Bounding box prediction data
▬▬▬▬▬▬
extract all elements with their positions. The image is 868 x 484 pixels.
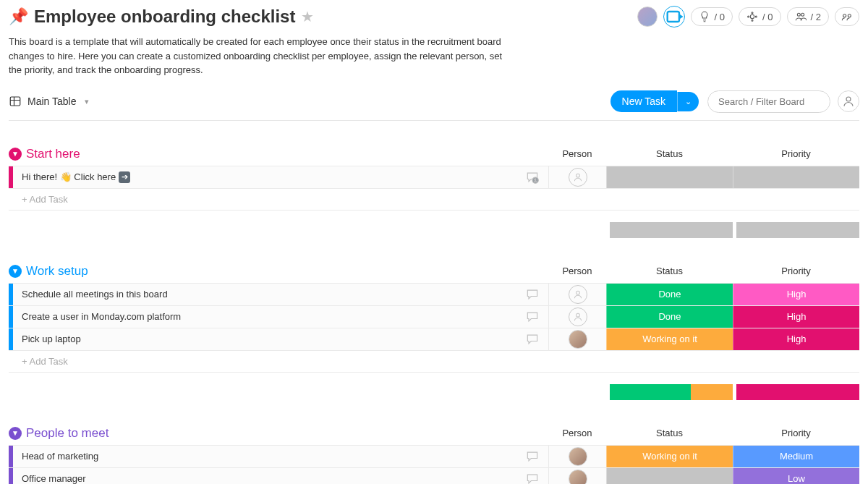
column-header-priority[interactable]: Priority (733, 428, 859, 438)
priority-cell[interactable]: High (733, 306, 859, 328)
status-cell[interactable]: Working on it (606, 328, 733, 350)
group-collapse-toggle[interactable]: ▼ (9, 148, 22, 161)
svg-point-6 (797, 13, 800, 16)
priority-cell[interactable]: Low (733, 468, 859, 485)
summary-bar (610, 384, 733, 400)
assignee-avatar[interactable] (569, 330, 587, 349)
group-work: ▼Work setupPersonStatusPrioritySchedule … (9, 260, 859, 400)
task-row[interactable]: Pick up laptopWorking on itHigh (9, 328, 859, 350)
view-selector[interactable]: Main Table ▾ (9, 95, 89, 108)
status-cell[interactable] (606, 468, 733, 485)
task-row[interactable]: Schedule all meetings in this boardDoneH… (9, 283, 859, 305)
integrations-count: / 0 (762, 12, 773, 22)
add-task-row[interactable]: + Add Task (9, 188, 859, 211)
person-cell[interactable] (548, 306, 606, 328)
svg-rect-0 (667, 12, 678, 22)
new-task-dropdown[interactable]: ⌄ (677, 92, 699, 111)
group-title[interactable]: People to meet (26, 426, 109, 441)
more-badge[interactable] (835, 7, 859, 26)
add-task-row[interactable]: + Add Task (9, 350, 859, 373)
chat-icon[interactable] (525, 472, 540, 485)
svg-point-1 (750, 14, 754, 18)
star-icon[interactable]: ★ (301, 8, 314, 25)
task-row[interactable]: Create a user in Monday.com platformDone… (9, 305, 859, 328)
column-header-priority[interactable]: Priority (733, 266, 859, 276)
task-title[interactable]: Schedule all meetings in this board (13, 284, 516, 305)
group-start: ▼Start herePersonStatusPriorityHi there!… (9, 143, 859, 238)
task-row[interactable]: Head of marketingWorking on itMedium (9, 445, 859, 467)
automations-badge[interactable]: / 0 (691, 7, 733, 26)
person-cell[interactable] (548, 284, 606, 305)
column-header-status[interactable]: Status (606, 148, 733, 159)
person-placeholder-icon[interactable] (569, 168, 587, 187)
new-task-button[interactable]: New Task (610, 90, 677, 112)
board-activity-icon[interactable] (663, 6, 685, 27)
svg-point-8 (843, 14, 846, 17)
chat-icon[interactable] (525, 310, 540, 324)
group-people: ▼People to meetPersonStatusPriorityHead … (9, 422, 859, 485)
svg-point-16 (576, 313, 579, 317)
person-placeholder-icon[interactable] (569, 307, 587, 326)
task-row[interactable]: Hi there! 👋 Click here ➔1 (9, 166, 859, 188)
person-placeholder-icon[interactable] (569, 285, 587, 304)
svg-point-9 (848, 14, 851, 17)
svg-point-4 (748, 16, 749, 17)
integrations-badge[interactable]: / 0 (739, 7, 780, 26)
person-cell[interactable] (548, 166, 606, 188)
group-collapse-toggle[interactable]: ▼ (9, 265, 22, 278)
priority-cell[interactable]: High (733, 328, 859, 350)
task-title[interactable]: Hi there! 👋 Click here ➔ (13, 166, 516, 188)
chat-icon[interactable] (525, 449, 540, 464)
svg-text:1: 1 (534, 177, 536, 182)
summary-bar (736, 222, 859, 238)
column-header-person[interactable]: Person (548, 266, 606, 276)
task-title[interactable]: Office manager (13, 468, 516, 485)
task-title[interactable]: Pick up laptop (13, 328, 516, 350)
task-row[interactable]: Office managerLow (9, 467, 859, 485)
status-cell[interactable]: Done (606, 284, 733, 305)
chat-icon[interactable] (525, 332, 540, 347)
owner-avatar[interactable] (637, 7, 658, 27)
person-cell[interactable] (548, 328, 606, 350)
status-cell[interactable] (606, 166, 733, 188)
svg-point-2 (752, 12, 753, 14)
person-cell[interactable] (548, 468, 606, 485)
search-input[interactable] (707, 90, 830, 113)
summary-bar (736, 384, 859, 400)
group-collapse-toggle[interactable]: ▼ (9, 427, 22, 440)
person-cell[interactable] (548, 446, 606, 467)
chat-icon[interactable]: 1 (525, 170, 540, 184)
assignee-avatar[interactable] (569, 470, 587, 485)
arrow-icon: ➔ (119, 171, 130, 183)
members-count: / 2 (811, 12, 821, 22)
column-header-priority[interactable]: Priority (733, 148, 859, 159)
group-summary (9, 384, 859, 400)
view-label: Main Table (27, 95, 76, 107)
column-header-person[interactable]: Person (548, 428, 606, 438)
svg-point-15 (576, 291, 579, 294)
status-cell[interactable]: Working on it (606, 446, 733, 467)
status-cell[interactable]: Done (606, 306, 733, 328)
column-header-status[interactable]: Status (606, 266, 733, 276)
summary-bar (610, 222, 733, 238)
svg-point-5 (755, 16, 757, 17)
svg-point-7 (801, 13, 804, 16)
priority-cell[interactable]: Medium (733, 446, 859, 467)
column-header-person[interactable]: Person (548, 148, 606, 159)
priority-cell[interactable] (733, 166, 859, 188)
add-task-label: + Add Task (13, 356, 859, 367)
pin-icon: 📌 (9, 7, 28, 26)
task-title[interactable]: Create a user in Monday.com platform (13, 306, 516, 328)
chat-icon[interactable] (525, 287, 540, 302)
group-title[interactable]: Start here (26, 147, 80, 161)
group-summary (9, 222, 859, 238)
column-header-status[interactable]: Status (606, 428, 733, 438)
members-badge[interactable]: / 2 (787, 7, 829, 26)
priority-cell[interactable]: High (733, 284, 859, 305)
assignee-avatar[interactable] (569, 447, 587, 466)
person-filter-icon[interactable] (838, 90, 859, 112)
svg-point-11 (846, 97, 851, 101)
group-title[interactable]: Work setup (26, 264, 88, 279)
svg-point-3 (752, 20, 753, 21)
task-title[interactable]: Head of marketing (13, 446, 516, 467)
▬▬▬▬▬▬
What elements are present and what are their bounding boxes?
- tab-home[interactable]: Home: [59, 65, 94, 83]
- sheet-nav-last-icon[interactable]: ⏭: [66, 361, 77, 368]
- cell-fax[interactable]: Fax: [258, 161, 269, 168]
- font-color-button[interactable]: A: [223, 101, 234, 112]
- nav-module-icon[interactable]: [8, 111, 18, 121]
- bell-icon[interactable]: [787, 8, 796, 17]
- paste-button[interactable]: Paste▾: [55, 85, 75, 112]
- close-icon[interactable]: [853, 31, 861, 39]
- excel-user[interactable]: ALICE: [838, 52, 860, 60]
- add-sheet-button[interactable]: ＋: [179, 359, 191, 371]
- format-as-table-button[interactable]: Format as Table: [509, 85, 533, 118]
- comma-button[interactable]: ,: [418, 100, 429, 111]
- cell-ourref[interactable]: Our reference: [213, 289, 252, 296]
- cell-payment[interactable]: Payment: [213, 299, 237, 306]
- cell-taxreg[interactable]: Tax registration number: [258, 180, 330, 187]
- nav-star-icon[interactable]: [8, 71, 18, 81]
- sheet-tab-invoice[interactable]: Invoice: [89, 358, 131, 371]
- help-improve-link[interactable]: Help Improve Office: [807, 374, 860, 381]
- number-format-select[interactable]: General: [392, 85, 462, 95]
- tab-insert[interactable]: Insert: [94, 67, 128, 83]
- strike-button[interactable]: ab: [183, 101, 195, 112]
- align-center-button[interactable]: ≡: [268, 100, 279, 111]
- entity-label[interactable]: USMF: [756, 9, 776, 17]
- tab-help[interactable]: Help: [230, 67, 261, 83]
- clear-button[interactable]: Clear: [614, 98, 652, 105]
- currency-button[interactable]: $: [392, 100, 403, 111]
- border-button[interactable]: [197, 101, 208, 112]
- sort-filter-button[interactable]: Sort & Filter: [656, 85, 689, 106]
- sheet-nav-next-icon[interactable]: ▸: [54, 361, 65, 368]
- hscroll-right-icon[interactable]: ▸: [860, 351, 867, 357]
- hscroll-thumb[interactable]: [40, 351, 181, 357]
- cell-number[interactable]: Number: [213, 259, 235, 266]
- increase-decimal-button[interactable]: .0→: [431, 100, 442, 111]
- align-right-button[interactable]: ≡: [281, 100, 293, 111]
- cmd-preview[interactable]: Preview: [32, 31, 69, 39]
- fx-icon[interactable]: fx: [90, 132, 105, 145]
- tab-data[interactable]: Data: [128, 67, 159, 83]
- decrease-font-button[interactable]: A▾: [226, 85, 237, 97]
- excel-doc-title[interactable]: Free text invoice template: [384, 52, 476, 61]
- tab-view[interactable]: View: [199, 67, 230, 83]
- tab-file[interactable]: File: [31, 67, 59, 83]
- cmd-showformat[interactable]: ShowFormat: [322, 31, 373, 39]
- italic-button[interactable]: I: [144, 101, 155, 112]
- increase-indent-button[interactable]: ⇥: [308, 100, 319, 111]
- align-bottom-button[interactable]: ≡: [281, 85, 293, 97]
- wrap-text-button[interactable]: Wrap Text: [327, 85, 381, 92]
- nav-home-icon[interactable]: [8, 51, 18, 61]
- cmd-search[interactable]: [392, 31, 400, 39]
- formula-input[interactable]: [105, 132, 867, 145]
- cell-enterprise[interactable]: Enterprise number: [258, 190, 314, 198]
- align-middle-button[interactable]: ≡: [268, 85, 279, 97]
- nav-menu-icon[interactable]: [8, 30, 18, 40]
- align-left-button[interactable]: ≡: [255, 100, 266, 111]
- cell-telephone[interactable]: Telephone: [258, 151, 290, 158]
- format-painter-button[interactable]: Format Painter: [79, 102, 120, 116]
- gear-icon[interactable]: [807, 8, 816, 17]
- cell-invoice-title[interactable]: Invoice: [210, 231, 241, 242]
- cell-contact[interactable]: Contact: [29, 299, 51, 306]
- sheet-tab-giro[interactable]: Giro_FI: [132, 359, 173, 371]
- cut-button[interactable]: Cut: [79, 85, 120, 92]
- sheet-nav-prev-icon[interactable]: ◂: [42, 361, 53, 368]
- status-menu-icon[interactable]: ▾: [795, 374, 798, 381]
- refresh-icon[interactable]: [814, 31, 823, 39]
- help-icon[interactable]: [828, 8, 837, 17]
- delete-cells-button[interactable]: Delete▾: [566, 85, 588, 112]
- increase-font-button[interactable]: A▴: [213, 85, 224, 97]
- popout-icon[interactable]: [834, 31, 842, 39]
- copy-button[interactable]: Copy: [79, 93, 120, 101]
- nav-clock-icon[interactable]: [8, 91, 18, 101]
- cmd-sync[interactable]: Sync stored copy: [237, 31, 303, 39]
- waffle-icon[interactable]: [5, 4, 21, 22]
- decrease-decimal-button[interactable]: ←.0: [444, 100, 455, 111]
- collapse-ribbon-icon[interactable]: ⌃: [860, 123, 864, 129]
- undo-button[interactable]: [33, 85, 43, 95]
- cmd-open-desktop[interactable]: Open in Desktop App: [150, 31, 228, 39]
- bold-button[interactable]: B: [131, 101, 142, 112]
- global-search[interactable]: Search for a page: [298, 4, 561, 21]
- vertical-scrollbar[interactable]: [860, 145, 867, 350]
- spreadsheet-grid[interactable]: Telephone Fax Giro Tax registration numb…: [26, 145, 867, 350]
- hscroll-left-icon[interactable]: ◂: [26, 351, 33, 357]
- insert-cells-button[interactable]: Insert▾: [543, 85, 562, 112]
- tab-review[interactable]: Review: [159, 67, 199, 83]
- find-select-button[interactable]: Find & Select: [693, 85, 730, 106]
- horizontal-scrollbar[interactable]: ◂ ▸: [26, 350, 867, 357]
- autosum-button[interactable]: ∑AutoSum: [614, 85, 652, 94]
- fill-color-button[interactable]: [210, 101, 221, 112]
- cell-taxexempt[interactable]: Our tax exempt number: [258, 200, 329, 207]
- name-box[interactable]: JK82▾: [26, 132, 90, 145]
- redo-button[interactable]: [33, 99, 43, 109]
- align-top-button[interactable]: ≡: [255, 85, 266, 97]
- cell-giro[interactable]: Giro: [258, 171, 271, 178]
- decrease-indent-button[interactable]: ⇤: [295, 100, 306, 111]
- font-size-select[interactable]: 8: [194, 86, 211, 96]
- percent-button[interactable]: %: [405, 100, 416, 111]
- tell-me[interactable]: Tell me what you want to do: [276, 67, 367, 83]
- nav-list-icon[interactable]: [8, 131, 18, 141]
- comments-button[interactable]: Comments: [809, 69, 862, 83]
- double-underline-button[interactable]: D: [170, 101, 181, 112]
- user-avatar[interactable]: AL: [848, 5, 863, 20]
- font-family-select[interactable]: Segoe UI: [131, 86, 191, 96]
▬▬▬▬▬▬
## Task requirements
Review the preceding data and report every line that includes the string "excel".

## Your solution
- excel-user[interactable]: ALICE: [838, 52, 860, 60]
- excel-doc-title[interactable]: Free text invoice template: [384, 52, 476, 61]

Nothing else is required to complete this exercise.